▸ Work item:
Nothing in the data is to be left out; copy it exactly.

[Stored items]
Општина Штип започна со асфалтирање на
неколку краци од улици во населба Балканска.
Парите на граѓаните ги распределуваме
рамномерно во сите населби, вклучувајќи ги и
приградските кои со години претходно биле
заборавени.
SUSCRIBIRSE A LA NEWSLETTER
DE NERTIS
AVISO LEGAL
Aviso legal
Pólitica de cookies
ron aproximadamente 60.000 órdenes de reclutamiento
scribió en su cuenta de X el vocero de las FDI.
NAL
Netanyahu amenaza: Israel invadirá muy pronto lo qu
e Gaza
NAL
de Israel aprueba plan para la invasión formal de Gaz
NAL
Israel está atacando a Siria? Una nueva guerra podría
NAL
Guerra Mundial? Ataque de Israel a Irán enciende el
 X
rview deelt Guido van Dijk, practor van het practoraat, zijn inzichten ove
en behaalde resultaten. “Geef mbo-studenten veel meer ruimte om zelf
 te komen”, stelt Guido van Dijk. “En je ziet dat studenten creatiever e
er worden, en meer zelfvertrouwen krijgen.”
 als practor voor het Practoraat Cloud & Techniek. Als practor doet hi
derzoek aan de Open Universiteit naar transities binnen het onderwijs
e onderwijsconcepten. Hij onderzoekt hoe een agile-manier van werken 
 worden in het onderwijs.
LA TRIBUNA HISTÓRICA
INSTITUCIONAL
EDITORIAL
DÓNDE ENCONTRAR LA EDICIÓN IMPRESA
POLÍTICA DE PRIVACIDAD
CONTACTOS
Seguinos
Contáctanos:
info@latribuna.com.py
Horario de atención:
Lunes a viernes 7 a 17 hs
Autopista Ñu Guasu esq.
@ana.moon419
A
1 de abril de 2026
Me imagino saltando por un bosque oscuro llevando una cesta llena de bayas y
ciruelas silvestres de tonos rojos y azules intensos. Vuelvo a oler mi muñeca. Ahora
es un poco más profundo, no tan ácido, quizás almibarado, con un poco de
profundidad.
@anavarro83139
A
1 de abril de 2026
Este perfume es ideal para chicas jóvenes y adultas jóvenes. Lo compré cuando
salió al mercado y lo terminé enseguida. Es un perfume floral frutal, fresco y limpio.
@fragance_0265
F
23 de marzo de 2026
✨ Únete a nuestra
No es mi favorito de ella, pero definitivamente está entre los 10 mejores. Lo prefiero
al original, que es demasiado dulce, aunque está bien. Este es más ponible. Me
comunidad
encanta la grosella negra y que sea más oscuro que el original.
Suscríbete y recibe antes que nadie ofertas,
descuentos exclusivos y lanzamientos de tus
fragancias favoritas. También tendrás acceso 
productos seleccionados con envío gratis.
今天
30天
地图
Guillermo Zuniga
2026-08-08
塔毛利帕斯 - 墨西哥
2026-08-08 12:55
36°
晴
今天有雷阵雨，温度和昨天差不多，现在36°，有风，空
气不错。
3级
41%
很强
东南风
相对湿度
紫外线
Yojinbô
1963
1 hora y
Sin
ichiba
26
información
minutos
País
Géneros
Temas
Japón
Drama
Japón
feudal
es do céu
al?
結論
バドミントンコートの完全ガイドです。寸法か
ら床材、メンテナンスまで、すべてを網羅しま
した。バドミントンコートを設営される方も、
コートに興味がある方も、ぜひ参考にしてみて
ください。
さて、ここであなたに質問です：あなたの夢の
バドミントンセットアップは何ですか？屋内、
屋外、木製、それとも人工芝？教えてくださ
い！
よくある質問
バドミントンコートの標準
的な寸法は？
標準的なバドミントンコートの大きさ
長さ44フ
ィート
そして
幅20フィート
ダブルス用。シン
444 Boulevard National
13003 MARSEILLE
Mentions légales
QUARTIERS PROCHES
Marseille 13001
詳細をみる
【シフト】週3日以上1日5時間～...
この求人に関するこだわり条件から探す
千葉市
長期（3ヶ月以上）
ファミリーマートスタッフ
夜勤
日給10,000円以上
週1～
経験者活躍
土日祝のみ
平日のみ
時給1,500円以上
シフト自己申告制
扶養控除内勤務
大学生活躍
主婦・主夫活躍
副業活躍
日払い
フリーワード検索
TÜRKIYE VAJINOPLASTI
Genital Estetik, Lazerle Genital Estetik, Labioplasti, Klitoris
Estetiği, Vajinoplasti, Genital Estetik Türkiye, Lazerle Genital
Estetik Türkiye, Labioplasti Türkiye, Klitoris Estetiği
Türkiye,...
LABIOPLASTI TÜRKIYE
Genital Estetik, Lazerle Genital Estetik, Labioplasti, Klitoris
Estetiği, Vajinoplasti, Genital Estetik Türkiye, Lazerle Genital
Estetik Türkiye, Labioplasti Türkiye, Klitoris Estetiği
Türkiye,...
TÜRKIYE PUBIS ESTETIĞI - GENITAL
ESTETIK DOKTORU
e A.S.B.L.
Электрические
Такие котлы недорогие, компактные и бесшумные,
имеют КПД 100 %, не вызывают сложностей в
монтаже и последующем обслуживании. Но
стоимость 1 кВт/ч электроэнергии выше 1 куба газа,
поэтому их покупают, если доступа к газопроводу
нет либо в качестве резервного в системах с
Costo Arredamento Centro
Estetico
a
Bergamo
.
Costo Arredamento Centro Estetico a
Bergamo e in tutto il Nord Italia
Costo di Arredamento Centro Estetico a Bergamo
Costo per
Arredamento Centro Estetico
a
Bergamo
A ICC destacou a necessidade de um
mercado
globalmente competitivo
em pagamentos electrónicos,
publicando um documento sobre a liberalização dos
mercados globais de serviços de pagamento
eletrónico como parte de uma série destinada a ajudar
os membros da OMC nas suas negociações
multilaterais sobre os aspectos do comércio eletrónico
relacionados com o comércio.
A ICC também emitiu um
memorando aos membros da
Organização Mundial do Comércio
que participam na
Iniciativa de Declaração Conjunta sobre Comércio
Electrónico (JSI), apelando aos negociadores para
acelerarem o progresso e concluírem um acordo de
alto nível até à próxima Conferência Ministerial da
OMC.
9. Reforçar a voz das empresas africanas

▸ Solution below:
Општина Штип започна со асфалтирање на
неколку краци од улици во населба Балканска.
Парите на граѓаните ги распределуваме
рамномерно во сите населби, вклучувајќи ги и
приградските кои со години претходно биле
заборавени.
SUSCRIBIRSE A LA NEWSLETTER
DE NERTIS
AVISO LEGAL
Aviso legal
Pólitica de cookies
ron aproximadamente 60.000 órdenes de reclutamiento
scribió en su cuenta de X el vocero de las FDI.
NAL
Netanyahu amenaza: Israel invadirá muy pronto lo qu
e Gaza
NAL
de Israel aprueba plan para la invasión formal de Gaz
NAL
Israel está atacando a Siria? Una nueva guerra podría
NAL
Guerra Mundial? Ataque de Israel a Irán enciende el
 X
rview deelt Guido van Dijk, practor van het practoraat, zijn inzichten ove
en behaalde resultaten. “Geef mbo-studenten veel meer ruimte om zelf
 te komen”, stelt Guido van Dijk. “En je ziet dat studenten creatiever e
er worden, en meer zelfvertrouwen krijgen.”
 als practor voor het Practoraat Cloud & Techniek. Als practor doet hi
derzoek aan de Open Universiteit naar transities binnen het onderwijs
e onderwijsconcepten. Hij onderzoekt hoe een agile-manier van werken 
 worden in het onderwijs.
LA TRIBUNA HISTÓRICA
INSTITUCIONAL
EDITORIAL
DÓNDE ENCONTRAR LA EDICIÓN IMPRESA
POLÍTICA DE PRIVACIDAD
CONTACTOS
Seguinos
Contáctanos:
info@latribuna.com.py
Horario de atención:
Lunes a viernes 7 a 17 hs
Autopista Ñu Guasu esq.
@ana.moon419
A
1 de abril de 2026
Me imagino saltando por un bosque oscuro llevando una cesta llena de bayas y
ciruelas silvestres de tonos rojos y azules intensos. Vuelvo a oler mi muñeca. Ahora
es un poco más profundo, no tan ácido, quizás almibarado, con un poco de
profundidad.
@anavarro83139
A
1 de abril de 2026
Este perfume es ideal para chicas jóvenes y adultas jóvenes. Lo compré cuando
salió al mercado y lo terminé enseguida. Es un perfume floral frutal, fresco y limpio.
@fragance_0265
F
23 de marzo de 2026
✨ Únete a nuestra
No es mi favorito de ella, pero definitivamente está entre los 10 mejores. Lo prefiero
al original, que es demasiado dulce, aunque está bien. Este es más ponible. Me
comunidad
encanta la grosella negra y que sea más oscuro que el original.
Suscríbete y recibe antes que nadie ofertas,
descuentos exclusivos y lanzamientos de tus
fragancias favoritas. También tendrás acceso 
productos seleccionados con envío gratis.
今天
30天
地图
Guillermo Zuniga
2026-08-08
塔毛利帕斯 - 墨西哥
2026-08-08 12:55
36°
晴
今天有雷阵雨，温度和昨天差不多，现在36°，有风，空
气不错。
3级
41%
很强
东南风
相对湿度
紫外线
Yojinbô
1963
1 hora y
Sin
ichiba
26
información
minutos
País
Géneros
Temas
Japón
Drama
Japón
feudal
es do céu
al?
結論
バドミントンコートの完全ガイドです。寸法か
ら床材、メンテナンスまで、すべてを網羅しま
した。バドミントンコートを設営される方も、
コートに興味がある方も、ぜひ参考にしてみて
ください。
さて、ここであなたに質問です：あなたの夢の
バドミントンセットアップは何ですか？屋内、
屋外、木製、それとも人工芝？教えてくださ
い！
よくある質問
バドミントンコートの標準
的な寸法は？
標準的なバドミントンコートの大きさ
長さ44フ
ィート
そして
幅20フィート
ダブルス用。シン
444 Boulevard National
13003 MARSEILLE
Mentions légales
QUARTIERS PROCHES
Marseille 13001
詳細をみる
【シフト】週3日以上1日5時間～...
この求人に関するこだわり条件から探す
千葉市
長期（3ヶ月以上）
ファミリーマートスタッフ
夜勤
日給10,000円以上
週1～
経験者活躍
土日祝のみ
平日のみ
時給1,500円以上
シフト自己申告制
扶養控除内勤務
大学生活躍
主婦・主夫活躍
副業活躍
日払い
フリーワード検索
TÜRKIYE VAJINOPLASTI
Genital Estetik, Lazerle Genital Estetik, Labioplasti, Klitoris
Estetiği, Vajinoplasti, Genital Estetik Türkiye, Lazerle Genital
Estetik Türkiye, Labioplasti Türkiye, Klitoris Estetiği
Türkiye,...
LABIOPLASTI TÜRKIYE
Genital Estetik, Lazerle Genital Estetik, Labioplasti, Klitoris
Estetiği, Vajinoplasti, Genital Estetik Türkiye, Lazerle Genital
Estetik Türkiye, Labioplasti Türkiye, Klitoris Estetiği
Türkiye,...
TÜRKIYE PUBIS ESTETIĞI - GENITAL
ESTETIK DOKTORU
e A.S.B.L.
Электрические
Такие котлы недорогие, компактные и бесшумные,
имеют КПД 100 %, не вызывают сложностей в
монтаже и последующем обслуживании. Но
стоимость 1 кВт/ч электроэнергии выше 1 куба газа,
поэтому их покупают, если доступа к газопроводу
нет либо в качестве резервного в системах с
Costo Arredamento Centro
Estetico
a
Bergamo
.
Costo Arredamento Centro Estetico a
Bergamo e in tutto il Nord Italia
Costo di Arredamento Centro Estetico a Bergamo
Costo per
Arredamento Centro Estetico
a
Bergamo
A ICC destacou a necessidade de um
mercado
globalmente competitivo
em pagamentos electrónicos,
publicando um documento sobre a liberalização dos
mercados globais de serviços de pagamento
eletrónico como parte de uma série destinada a ajudar
os membros da OMC nas suas negociações
multilaterais sobre os aspectos do comércio eletrónico
relacionados com o comércio.
A ICC também emitiu um
memorando aos membros da
Organização Mundial do Comércio
que participam na
Iniciativa de Declaração Conjunta sobre Comércio
Electrónico (JSI), apelando aos negociadores para
acelerarem o progresso e concluírem um acordo de
alto nível até à próxima Conferência Ministerial da
OMC.
9. Reforçar a voz das empresas africanas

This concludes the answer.